But what RPI is not is a power rating. And yet, year after year, we get reactions like the one from Kentucky beat writers Monday, in response to three-loss Kansas being ranked No. 1 in RPI, ahead of the Wildcats (and undefeated Virginia).

It's actually kind of impressive both Tipton and Tucker managed to find vitriol for the RPI that has little to do with its actual flaws. Tipton's "meaningless" criticism couldn't be more wrong: RPI is and has been essentially the Selection Committee's go-to metric for determining a bubble team's worthiness of being given an at-large bid for years, and is often the deciding factor in seeding. And Tucker's "throw it out" in regards to a "computer" sounds like the old anti-Bowl Championship Series rhetoric, which was usually founded in misunderstanding of what the formulas factored into the "computer ratings" of the BCS really were.
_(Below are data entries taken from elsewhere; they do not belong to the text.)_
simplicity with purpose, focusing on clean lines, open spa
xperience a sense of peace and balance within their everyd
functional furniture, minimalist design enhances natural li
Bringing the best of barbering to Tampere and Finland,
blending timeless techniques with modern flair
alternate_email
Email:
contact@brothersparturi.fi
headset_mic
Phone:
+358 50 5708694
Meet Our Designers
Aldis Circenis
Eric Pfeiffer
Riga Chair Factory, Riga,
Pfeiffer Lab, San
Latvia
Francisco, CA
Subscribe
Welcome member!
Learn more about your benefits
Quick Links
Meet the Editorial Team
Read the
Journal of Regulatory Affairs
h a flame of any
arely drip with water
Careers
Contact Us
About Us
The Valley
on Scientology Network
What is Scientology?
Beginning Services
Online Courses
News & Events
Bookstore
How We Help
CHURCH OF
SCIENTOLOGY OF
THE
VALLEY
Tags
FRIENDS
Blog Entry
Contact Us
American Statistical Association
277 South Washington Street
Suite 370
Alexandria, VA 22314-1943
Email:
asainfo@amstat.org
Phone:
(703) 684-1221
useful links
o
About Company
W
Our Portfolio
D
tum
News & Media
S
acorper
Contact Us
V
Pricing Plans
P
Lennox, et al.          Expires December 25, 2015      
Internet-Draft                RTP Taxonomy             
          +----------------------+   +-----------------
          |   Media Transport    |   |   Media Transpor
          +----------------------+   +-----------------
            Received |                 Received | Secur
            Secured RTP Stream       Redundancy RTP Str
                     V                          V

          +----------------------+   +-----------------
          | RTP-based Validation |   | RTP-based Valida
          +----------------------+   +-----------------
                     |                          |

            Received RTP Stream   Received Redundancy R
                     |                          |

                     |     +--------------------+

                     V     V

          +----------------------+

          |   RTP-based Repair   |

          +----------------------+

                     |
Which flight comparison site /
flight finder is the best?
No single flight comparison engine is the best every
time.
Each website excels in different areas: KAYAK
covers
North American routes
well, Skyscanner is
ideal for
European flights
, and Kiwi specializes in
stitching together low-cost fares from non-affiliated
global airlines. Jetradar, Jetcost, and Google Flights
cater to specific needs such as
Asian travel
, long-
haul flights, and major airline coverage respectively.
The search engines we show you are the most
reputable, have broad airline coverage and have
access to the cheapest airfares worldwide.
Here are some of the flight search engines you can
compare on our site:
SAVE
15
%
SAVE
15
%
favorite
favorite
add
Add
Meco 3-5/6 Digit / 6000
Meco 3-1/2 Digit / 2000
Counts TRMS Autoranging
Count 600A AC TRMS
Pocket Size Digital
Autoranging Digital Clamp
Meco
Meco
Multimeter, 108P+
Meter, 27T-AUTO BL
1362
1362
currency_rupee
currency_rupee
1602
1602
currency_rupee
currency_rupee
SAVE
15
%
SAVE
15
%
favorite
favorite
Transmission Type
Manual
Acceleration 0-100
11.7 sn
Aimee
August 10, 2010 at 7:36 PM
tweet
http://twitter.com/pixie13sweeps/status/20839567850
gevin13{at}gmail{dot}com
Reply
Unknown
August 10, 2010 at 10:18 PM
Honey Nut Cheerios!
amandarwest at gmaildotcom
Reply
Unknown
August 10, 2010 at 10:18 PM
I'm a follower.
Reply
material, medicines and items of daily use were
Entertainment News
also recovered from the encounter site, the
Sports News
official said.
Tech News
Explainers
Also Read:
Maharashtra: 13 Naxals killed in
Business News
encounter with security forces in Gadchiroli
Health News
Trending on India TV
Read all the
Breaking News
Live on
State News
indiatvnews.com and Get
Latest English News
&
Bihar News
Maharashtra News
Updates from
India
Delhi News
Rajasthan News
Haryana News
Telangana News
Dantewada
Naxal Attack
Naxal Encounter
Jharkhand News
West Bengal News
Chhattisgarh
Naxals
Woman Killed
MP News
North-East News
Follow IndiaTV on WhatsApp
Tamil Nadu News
Let's tackle that latter part first, and try to clarify. RPI is not a "computer": It is a number, derived from a formula, that rates a team. (Sure, it's complex enough to require a computer to calculate it, but it's not "a computer.") That formula -- at least in college basketball-- is a team's winning percentage times 0.25, plus its opponents' winning percentage times 0.50, plus its opponents' opponents' winning percentage times 0.25.

Last year's Kansas team played what was eventually seen as one of the toughest schedules in the history of the sport

Given the difficulty of winning on the road in college basketball, the NCAA uses an adjustment to account for that in winning percentage: A home win only counts for 0.6 wins, while a road win counts for 1.4 wins. (Neutral-site games count for a full win or loss.) And those wins are tallied and then divided by the number of wins available to determine winning percentage.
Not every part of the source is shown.